Climate Change, Internal Displacement and Public Health in Sindh

0 comments | 5 shares

Estimated reading time: 10 minutes

While climate change is discussed widely across disciplines, the internal displacement of peoples directly affected by it — and the short and longer term impact of such displacement — is equally worrying. In this brief post, Dorien Braam highlights some of the critical issues affecting these people — invariably amongst the poorest — in Sindh.   

Internal displacement as a result of climate change is an ongoing process for the coastal communities in the Indus Delta in Sindh. Over the last few decades, people have moved inland as a result of sea water intrusion, salinisation and reduced soil fertility, as well as disasters, occurring with increased frequency as a result of changes in the climate.  A poignant reminder is the historical description of the nowadays sleepy village of Keti Bunder as a ‘cosmopolitan coastal community’, providing important financial support to the region.

Photo 1: Fishing Boats near Keti Bunder, Thatta, 2019 © Author.

The loss of land and livelihoods has displaced hundreds of thousands of people, with an estimated 1.5 million displaced in 2022 alone, during the most devastating floods the country experienced to date.

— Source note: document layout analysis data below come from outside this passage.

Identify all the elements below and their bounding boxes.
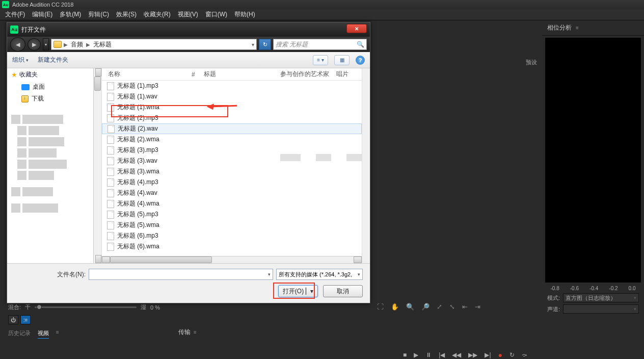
menu-view[interactable]: 视图(V) (175, 9, 201, 20)
downloads-icon (21, 95, 29, 102)
menu-clip[interactable]: 剪辑(C) (85, 9, 112, 20)
refresh-button[interactable]: ↻ (259, 39, 271, 50)
mix-dry-label: 干 (25, 303, 31, 311)
file-vscrollbar[interactable] (362, 68, 370, 263)
col-disc[interactable]: 唱片 (336, 70, 357, 79)
record-icon[interactable]: ● (498, 351, 502, 359)
filetype-select[interactable]: 所有支持的媒体 (*.264, *.3g2,▾ (276, 269, 363, 280)
panel-menu-icon[interactable]: ≡ (194, 329, 197, 335)
mix-slider[interactable] (35, 306, 137, 308)
menu-window[interactable]: 窗口(W) (202, 9, 230, 20)
file-row[interactable]: 无标题 (3).wma (102, 166, 362, 177)
marquee-zoom-icon[interactable]: ⛶ (377, 303, 384, 311)
nav-item-desktop[interactable]: 桌面 (7, 81, 101, 93)
blurred-nav-items (11, 115, 97, 213)
open-button[interactable]: 打开(O)▏▾ (278, 285, 318, 297)
column-headers[interactable]: 名称 # 标题 参与创作的艺术家 唱片 (102, 68, 370, 81)
preroll-icon[interactable]: :≡ (20, 315, 31, 324)
file-row[interactable]: 无标题 (2).wav (102, 123, 362, 134)
play-icon[interactable]: ▶ (414, 351, 418, 358)
organize-button[interactable]: 组织 (12, 56, 29, 64)
search-icon[interactable]: 🔍 (357, 41, 364, 48)
forward-icon[interactable]: ▶▶ (468, 351, 477, 358)
forward-button[interactable]: ▶ (28, 38, 41, 50)
dialog-titlebar[interactable]: Au 打开文件 ✕ (7, 22, 370, 37)
menu-multitrack[interactable]: 多轨(M) (57, 9, 84, 20)
chevron-down-icon[interactable]: ▾ (268, 272, 271, 277)
file-row[interactable]: 无标题 (4).wma (102, 198, 362, 209)
back-button[interactable]: ◀ (10, 37, 25, 52)
rewind-icon[interactable]: ◀◀ (452, 351, 461, 358)
preview-pane-button[interactable]: ▦ (334, 55, 350, 65)
col-artist[interactable]: 参与创作的艺术家 (280, 70, 336, 79)
mode-select[interactable]: 直方图（日志缩放）▾ (563, 293, 639, 302)
file-row[interactable]: 无标题 (2).mp3 (102, 113, 362, 123)
col-name[interactable]: 名称 (105, 70, 192, 79)
col-title[interactable]: 标题 (204, 70, 280, 79)
file-row[interactable]: 无标题 (6).mp3 (102, 230, 362, 241)
zoom-sel-icon[interactable]: ⤡ (449, 303, 455, 311)
file-icon (107, 189, 114, 197)
menu-effects[interactable]: 效果(S) (113, 9, 140, 20)
nav-item-downloads[interactable]: 下载 (7, 93, 101, 105)
panel-menu-icon[interactable]: ≡ (56, 329, 59, 339)
mode-label: 模式: (547, 294, 560, 302)
skip-icon[interactable]: ⤼ (522, 351, 527, 358)
col-num[interactable]: # (192, 71, 204, 78)
menu-favorites[interactable]: 收藏夹(R) (141, 9, 174, 20)
menu-edit[interactable]: 编辑(E) (29, 9, 56, 20)
favorites-header[interactable]: ★ 收藏夹 (7, 68, 101, 81)
file-name: 无标题 (2).wav (118, 124, 158, 133)
hand-icon[interactable]: ✋ (391, 303, 399, 311)
go-start-icon[interactable]: |◀ (439, 351, 445, 358)
zoom-in-time-icon[interactable]: ⇤ (462, 303, 468, 311)
panel-menu-icon[interactable]: ≡ (576, 25, 579, 31)
zoom-in-icon[interactable]: 🔍 (406, 303, 414, 311)
file-name: 无标题 (4).wma (117, 199, 159, 208)
zoom-full-icon[interactable]: ⤢ (437, 303, 442, 311)
new-folder-button[interactable]: 新建文件夹 (38, 56, 68, 64)
address-bar[interactable]: ▶ 音频 ▶ 无标题 ▾ (51, 39, 257, 50)
help-icon[interactable]: ? (356, 56, 365, 65)
search-input[interactable]: 搜索 无标题 🔍 (273, 39, 367, 50)
file-name: 无标题 (1).wma (117, 103, 159, 112)
file-row[interactable]: 无标题 (2).wma (102, 134, 362, 145)
file-name: 无标题 (6).mp3 (117, 232, 158, 240)
app-logo-icon: Au (10, 25, 18, 34)
history-dropdown[interactable]: ▾ (43, 38, 49, 50)
view-mode-button[interactable]: ≡ ▾ (313, 55, 328, 65)
tab-history[interactable]: 历史记录 (8, 329, 31, 339)
zoom-out-icon[interactable]: 🔎 (421, 303, 430, 311)
loop-icon[interactable]: ↻ (509, 351, 515, 358)
chevron-down-icon[interactable]: ▾ (358, 272, 360, 277)
cancel-button[interactable]: 取消 (323, 285, 363, 297)
pause-icon[interactable]: ⏸ (425, 351, 432, 358)
file-hscrollbar[interactable] (102, 256, 362, 263)
nav-item-label: 下载 (32, 94, 44, 103)
bottom-left-panel: 混合: 干 湿 0 % ⏻ :≡ 历史记录 视频 ≡ (5, 301, 163, 339)
app-titlebar: Au Adobe Audition CC 2018 (0, 0, 644, 9)
open-file-dialog: Au 打开文件 ✕ ◀ ▶ ▾ ▶ 音频 ▶ 无标题 ▾ ↻ 搜索 无标题 🔍 … (7, 22, 370, 303)
file-row[interactable]: 无标题 (4).wav (102, 188, 362, 198)
stop-icon[interactable]: ■ (403, 351, 407, 358)
breadcrumb-seg[interactable]: 音频 (70, 40, 84, 49)
close-button[interactable]: ✕ (346, 24, 367, 33)
file-row[interactable]: 无标题 (6).wma (102, 241, 362, 252)
tab-video[interactable]: 视频 (38, 329, 49, 339)
channel-select[interactable]: ▾ (563, 304, 639, 314)
nav-scrollbar[interactable] (93, 68, 101, 263)
menu-file[interactable]: 文件(F) (2, 9, 28, 20)
file-row[interactable]: 无标题 (1).mp3 (102, 81, 362, 91)
chevron-down-icon[interactable]: ▾ (252, 42, 254, 47)
power-icon[interactable]: ⏻ (8, 315, 18, 324)
menu-help[interactable]: 帮助(H) (231, 9, 258, 20)
file-row[interactable]: 无标题 (1).wma (102, 102, 362, 113)
file-row[interactable]: 无标题 (5).wma (102, 220, 362, 230)
zoom-out-time-icon[interactable]: ⇥ (475, 303, 480, 311)
file-row[interactable]: 无标题 (1).wav (102, 91, 362, 102)
file-row[interactable]: 无标题 (5).mp3 (102, 209, 362, 220)
filename-input[interactable]: ▾ (89, 269, 273, 280)
file-row[interactable]: 无标题 (4).mp3 (102, 177, 362, 188)
breadcrumb-seg[interactable]: 无标题 (92, 40, 113, 49)
go-end-icon[interactable]: ▶| (485, 351, 491, 358)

The displaced resettle on marginal land unclaimed by others, limiting their opportunities for agricultural livelihoods, with an increased dependency on fishing, in turn at risk of climate change and environmental degradation.

Photo 2: Salinisation in Thatta, 2019 © Author.

However, environmental degradation is not only an outcome of climate change and disasters. As an important ecosystem to the region, the Indus river is used for irrigation works in both India and Pakistan. As a result, nowadays barely any water flows all the way to the sea leading to a reduction in protective mangrove forests and additional sea water intrusion.

Health Outcomes

Reduced water and food sources also has an impact on people’s immunity. Displacement itself increases stress and trauma, negatively impacting immunity, and increasing vulnerability to disease.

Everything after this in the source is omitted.